Product Review: Syncfusion Essential Studio 2010 Volume 2

A quick look at new capabilities in the latest release of Syncfusion's component and tool set

This is a brief follow-up to my original Syncfusion 2010 Volume 1 review published in the June issue of DevProConnections.  As such, this article will focus mainly on the new capabilities and support added to the Volume 2 release.

Several of the expected features I mentioned in the original review have made their debut in this quarterly update. The most important of these for existing Syncfusion users is full support for Visual Studio 2010 and the .NET 4.0 Framework.

Figure 1: Essential Studio Enterprise Edition 2010 Vol. 2

In addition, Office 2010 compatibility has been extended to all the major components such as the DocIO and XlsIO ASP.NET components. Several other new features have been added as well, such as improvements to the Essential Business Studio ASP.NET Chart that make it considerably more robust and even more useful (especially when coupled with the Report Builder).  The OlapGrid can now export to Excel, Word or PDF.  The ASP.NET MVC components have also had substantial improvements, with 2.0 compatibility on the top of the list. The Grid now supports in-line editing, multicolumn grouping and additional skins to choose from. The MVC tools also now have full support for IE 7 and higher, Firefox 2 and higher, Google Chrome, Apple Safari and Opera web browsers.  A number of fixes to the existing components have also been made, making them even more stable than they already were.

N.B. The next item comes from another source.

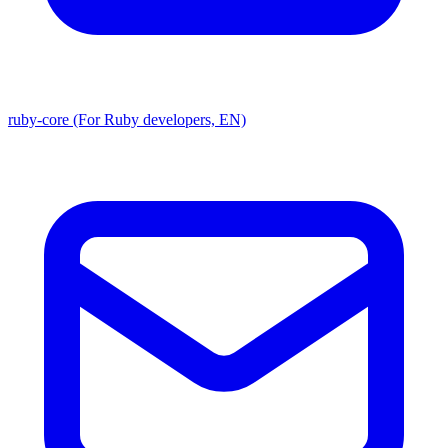
ruby-core (For Ruby developers, EN)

Figure 2: Additional Skins to Choose From

What I really appreciate about the Syncfusion Essential Suite is the dedication that the Syncfusion development team has toward aggressively improving the product in such tight timeframes.  While other quarterly iterations might not have the scope of changes and improvements, the effort is admirable.  I discovered that migrating several constructed applications using Syncfusion from Visual Studio 2005 or 2008 to 2010 to was an effortless process (as it should be).  The tool integration for the Visual Studio 2010 IDE worked the same as it had for 2005 and 2008, allowing me to quickly orient myself back to working with it.  Given how many changes are present in the new Windows Presentation Foundation-driven VS2010 IDE, Syncfusion’s seamless compatibility does not strike me to be a trivial feat.

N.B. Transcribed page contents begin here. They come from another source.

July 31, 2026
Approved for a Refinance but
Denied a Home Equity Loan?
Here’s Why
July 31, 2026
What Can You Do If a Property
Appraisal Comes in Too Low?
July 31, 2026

In summary, Syncfusion Essential Studio has stayed lock-step with the times and is well positioned for future expansion into the .NET realm of technologies.  Thanks to the company’s consistent interface throughout its components, whether they be for Windows Presentation Foundation, Silverlight or ASP.NET, rapid deployment and repurposing of applications leveraging these controls and libraries is practically a given.  The Business Intelligence components deliver a level of power and flexibility at a price that is extremely competitive compared to other BI controls.  The number of features added between quarterly release cycles is aggressively satisfying, making the annual subscription fee an active investment.

Mike Riley ([email protected]) is an advanced computing professional specializing in emerging technologies and new development trends. He is also a contributing editor for DevProConnections.